START MATERIAL FOR THIS TASK

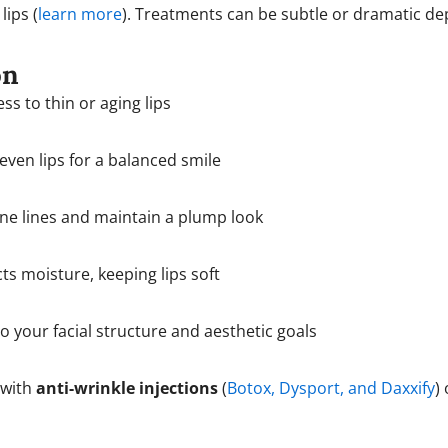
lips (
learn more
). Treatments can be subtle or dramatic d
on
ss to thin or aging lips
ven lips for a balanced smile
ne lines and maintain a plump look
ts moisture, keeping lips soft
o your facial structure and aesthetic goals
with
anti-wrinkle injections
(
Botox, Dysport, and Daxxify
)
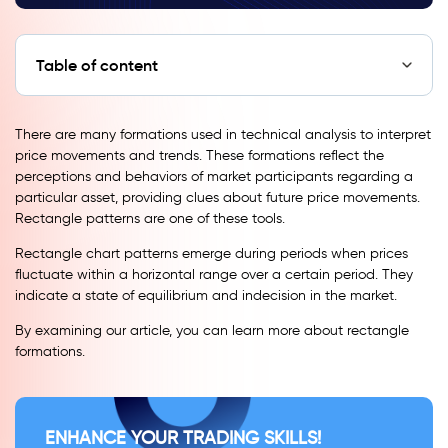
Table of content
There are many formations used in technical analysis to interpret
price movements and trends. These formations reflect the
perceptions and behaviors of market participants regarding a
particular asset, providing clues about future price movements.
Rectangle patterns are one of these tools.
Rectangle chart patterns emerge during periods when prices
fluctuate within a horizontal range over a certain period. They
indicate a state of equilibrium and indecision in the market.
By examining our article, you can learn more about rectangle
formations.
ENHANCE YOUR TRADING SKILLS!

END MATERIAL FOR THIS TASK
START MATERIAL FOR THIS TASK

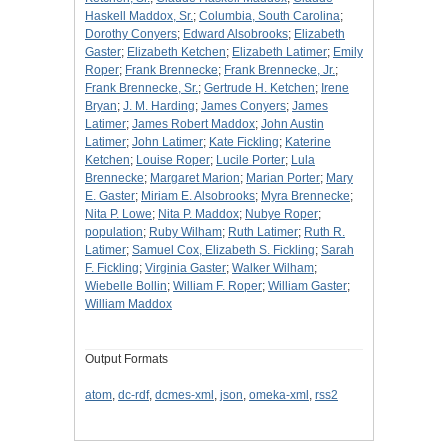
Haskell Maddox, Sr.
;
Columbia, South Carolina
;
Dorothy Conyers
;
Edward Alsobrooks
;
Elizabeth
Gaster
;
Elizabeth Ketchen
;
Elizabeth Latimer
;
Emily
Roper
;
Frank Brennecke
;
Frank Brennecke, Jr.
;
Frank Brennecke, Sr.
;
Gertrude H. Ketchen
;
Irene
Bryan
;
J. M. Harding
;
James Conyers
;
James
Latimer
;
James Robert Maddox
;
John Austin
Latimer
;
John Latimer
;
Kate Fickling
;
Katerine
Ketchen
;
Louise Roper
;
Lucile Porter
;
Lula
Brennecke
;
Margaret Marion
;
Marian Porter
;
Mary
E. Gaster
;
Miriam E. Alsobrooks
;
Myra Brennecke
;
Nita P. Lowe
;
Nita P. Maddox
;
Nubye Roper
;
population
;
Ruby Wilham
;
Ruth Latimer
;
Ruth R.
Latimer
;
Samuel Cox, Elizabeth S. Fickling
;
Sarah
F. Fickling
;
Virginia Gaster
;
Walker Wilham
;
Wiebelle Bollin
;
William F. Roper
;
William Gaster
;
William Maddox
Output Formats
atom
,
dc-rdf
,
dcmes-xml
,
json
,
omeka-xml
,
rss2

END MATERIAL FOR THIS TASK
START MATERIAL FOR THIS TASK

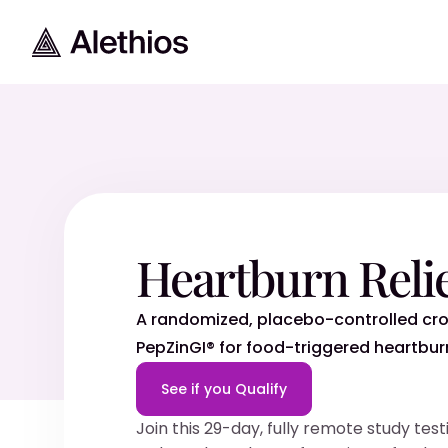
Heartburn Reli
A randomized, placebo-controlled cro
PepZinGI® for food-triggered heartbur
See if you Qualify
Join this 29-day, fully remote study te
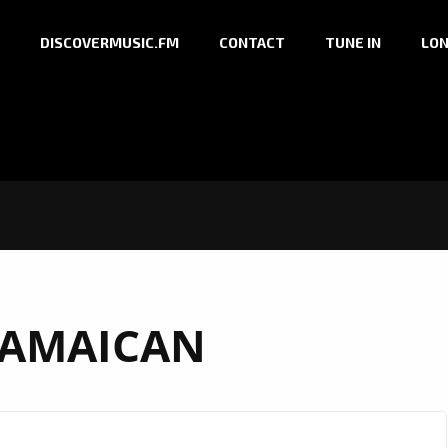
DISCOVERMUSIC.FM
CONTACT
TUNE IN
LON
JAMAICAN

END MATERIAL FOR THIS TASK

### WHAT YOU HAVE TO DO
Once a line of the records is found to contain "Ketchen", copy it out.

### RESPONSE TO THE TASK
Elizabeth Ketchen
Gertrude H. Ketchen
Ketchen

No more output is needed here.